# Olympic Cycling Schedule????



## ROGER79 (Dec 29, 2005)

Does anyone know where I can find a listing of the Cycling Schedule and what channel(s) they will be on ?

Thanks!!!


----------



## justinb (Nov 20, 2006)

ROGER79 said:


> Does anyone know where I can find a listing of the Cycling Schedule and what channel(s) they will be on ?
> Thanks!!!


nbcolympics.com

make sure you change the location... it's currently set for my time zone, Arizona.


----------



## JSR (Feb 27, 2006)

So they're goint to cover the race live on the internet on Friday night.
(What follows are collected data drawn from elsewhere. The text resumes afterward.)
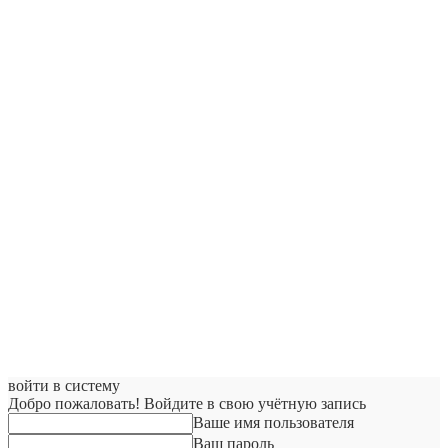
войти в систему
Добро пожаловать! Войдите в свою учётную запись
Ваше имя пользователя
Ваш пароль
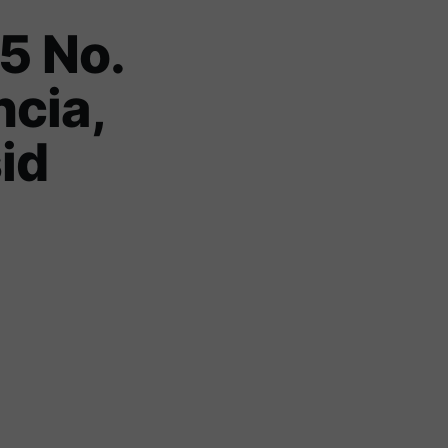
 5 No.
ncia,
id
Awesome!

And then on Saturday morning they're going to show highlights in three thirty-minute segments each separated by two hours. Not so awesome.

JSR


----------



## Dwayne Barry (Feb 16, 2003)

JSR said:


> So they're goint to cover the race live on the internet on Friday night. Awesome!
> 
> And then on Saturday morning they're going to show highlights in three thirty-minute segments each separated by two hours. Not so awesome.
> 
> JSR


I'm sure cyclingfans.com will have links to live internet coverage as well. I can't imagine the edited TV version will be worth watching.


----------



## bigmig19 (Jun 27, 2008)

Thats how they usually do cycling and other non track/swimming/gymnastics sports. They just check in now and then.


----------



## jsedlak (Jun 17, 2008)

So lame...


----------



## justinb (Nov 20, 2006)

not to the advertisers.


----------



## bradsmith (Mar 23, 2008)

For those in Canada, it appears there will be more coverage on CBC and TSN of cycling than on NBC (at least on the television). Also, cbcsports.ca claims that there will be an un-interrupted stream of the road race "from start to finish" broadcast live online. We shall see.


----------



## pedalruns (Dec 18, 2002)

Well maybe if they wear masks in the race we'll get more coverage!!!


----------



## Dwayne Barry (Feb 16, 2003)

bradsmith said:


> For those in Canada, it appears there will be more coverage on CBC and TSN of cycling than on NBC (at least on the television). Also, cbcsports.ca claims that there will be an un-interrupted stream of the road race "from start to finish" broadcast live online. We shall see.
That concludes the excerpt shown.